The diagnosis of AIP can be challenging due to the relative rarity, the variable presentation, and the non-specific radiologic and serologic modalities that can overlap with different types of cancer and forms of pancreatitis. AIP typically presents with painless jaundice and weight loss, a presentation that overlaps with pancreatic adenocarcinoma. In addition, there may be overlap in imaging findings between AIP and pancreatic cancer. AIP typically demonstrates irregular narrowing of the main pancreatic duct, diffuse pancreatic enlargement, a capsule-like low-attenuation rim, and delayed enhancement on imaging [6,7]. Our case demonstrated diffuse pancreatic enlargement, distal common bile duct stricture with proximal biliary dilation, and no discrete pancreatic mass, consistent with AIP but also potentially mimicking malignancy. Moreover, fine-needle aspiration biopsy might yield false positives for malignancy, although this is rare.

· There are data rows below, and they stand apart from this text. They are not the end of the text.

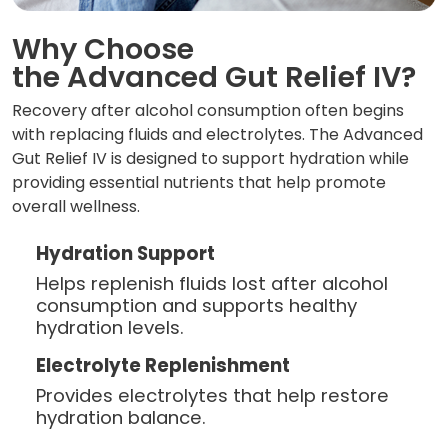
Why Choose
the Advanced Gut Relief IV?
Recovery after alcohol consumption often begins
with replacing fluids and electrolytes. The Advanced
Gut Relief IV is designed to support hydration while
providing essential nutrients that help promote
overall wellness.
Hydration Support
Helps replenish fluids lost after alcohol
consumption and supports healthy
hydration levels.
Electrolyte Replenishment
Provides electrolytes that help restore
hydration balance.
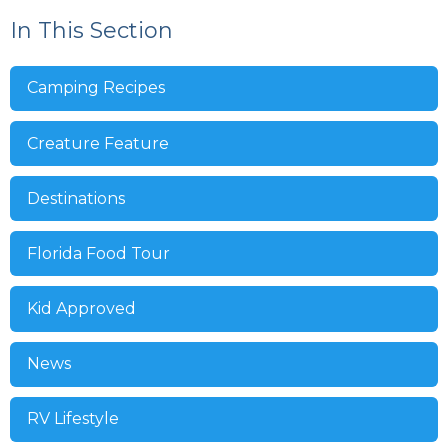
In This Section
Camping Recipes
Creature Feature
Destinations
Florida Food Tour
Kid Approved
News
RV Lifestyle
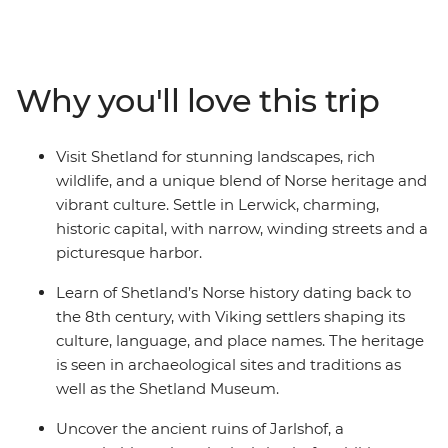
home to the Shetland Museum & Archives, a collection
of exhibits that paint a colourful picture of medieval
and modern times on the island. Scenic drives in a
private minibus will take you to the rugged landscapes
Why you'll love this trip
of Eshaness and Muckle Flugga – the most northerly
inhabited point in the United Kingdom – where you can
spot local wildlife like puffins, seals and otters. End your
Visit Shetland for stunning landscapes, rich
days in atmospheric pubs with friendly locals and
wildlife, and a unique blend of Norse heritage and
experience the magic of the Northern Scottish Isles for
vibrant culture. Settle in Lerwick, charming,
yourself.
historic capital, with narrow, winding streets and a
picturesque harbor.
Learn of Shetland’s Norse history dating back to
the 8th century, with Viking settlers shaping its
culture, language, and place names. The heritage
is seen in archaeological sites and traditions as
well as the Shetland Museum.
Uncover the ancient ruins of Jarlshof, a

Deshpande et al. reported three false-positive cytologic diagnoses among 16 patients with AIP, including adenocarcinoma, solid-pseudopapillary tumor, and mucinous neoplasm [8]. Serum IgG4 is a supportive marker for type 1 AIP; however, this marker is positive in only 37% of cases and is normal in nearly all cases of type 2 AIP. Therefore, diagnosis of AIP requires a collection of clinical features, imaging, serology, histology, and response to steroids [9]. Due to the uncertainty involved in those cases, as in our case, the diagnosis and the initiation of treatment were delayed.

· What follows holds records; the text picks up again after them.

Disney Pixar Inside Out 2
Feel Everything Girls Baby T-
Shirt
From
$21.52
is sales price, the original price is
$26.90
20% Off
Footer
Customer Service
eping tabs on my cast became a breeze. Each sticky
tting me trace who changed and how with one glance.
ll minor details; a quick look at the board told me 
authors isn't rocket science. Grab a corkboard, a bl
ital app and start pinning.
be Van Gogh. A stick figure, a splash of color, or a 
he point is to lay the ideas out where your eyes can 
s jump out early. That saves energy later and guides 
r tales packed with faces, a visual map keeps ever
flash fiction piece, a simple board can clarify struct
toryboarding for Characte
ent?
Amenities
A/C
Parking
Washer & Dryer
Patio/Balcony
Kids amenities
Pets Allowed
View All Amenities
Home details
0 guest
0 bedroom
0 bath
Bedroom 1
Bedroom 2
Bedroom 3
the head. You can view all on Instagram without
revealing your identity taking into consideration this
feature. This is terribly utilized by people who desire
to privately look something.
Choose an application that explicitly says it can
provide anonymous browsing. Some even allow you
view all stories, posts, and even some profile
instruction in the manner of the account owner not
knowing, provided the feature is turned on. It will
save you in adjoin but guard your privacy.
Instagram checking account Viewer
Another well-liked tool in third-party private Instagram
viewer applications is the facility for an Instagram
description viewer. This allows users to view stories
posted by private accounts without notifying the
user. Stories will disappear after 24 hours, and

Biopsy is used as a diagnostic tool in approximately 30% of AIP cases and is typically reserved for patients in whom noninvasive diagnostic modalities are inconclusive [10]. The first-line treatment is steroids, which induce remission in the vast majority of cases. The necessity of biliary stenting in AIP remains debated, as many patients demonstrate rapid resolution of biliary obstruction with steroids alone. Recent evidence by Zhang et al. suggests that adjunctive endoscopic biliary drainage may not provide additional benefit beyond glucocorticoid therapy in IgG4-related pancreatobiliary disease [11]. In our patient, a stent was placed due to significant obstruction and symptomatic jaundice, but subsequent improvement with steroids highlights that corticosteroids remain the mainstay of therapy, and stenting is reserved for selected cases with persistent or severe obstruction. Relapse occurs more frequently in type 1 (approximately 30-60%) than in type 2, in which relapse is uncommon [12].

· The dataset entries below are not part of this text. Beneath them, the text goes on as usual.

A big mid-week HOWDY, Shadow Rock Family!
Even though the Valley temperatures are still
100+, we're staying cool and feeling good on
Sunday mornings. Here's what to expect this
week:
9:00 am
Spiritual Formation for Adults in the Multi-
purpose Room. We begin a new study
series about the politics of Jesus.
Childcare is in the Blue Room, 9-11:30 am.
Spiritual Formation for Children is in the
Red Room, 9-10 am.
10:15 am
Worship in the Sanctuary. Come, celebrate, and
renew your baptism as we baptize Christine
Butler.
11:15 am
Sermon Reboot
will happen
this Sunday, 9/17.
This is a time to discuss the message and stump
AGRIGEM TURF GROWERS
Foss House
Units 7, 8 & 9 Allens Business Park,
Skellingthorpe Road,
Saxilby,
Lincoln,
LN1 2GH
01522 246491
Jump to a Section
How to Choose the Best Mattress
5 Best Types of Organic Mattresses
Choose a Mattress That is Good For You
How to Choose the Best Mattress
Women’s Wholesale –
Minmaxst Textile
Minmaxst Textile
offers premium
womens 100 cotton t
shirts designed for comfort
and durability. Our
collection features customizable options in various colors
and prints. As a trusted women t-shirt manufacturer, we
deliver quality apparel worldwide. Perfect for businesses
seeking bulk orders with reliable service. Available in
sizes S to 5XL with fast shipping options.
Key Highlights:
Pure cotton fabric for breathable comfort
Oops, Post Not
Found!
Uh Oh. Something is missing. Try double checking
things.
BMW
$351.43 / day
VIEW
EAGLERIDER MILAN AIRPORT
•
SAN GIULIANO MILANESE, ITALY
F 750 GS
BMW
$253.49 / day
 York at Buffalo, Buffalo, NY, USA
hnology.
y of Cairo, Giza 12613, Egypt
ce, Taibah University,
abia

This case illustrates the diagnostic complexity of AIP and highlights the importance of utilizing multimodal diagnostic tools to achieve early detection, as timely diagnosis and treatment are associated with improved prognosis and prevention of complications.
Conclusions
AIP is a rare and diagnostically challenging condition that can closely mimic pancreatic malignancy, particularly with painless obstructive jaundice and inconclusive imaging. A multimodal diagnostic approach, including imaging, serology, endoscopy, and histopathology, is often required. Early recognition and timely corticosteroid therapy, along with management of biliary obstruction, prevent complications and improve outcomes. It is important to educate the patient about the disease and treatment, including the components of therapy, potential side effects, and to engage in shared decision-making. The main limitation of this case is the diagnostic challenge in differentiating AIP from pancreatic cancer. Although AIP cannot currently be prevented, early consideration of IgG4-related disease facilitates prompt diagnosis and treatment.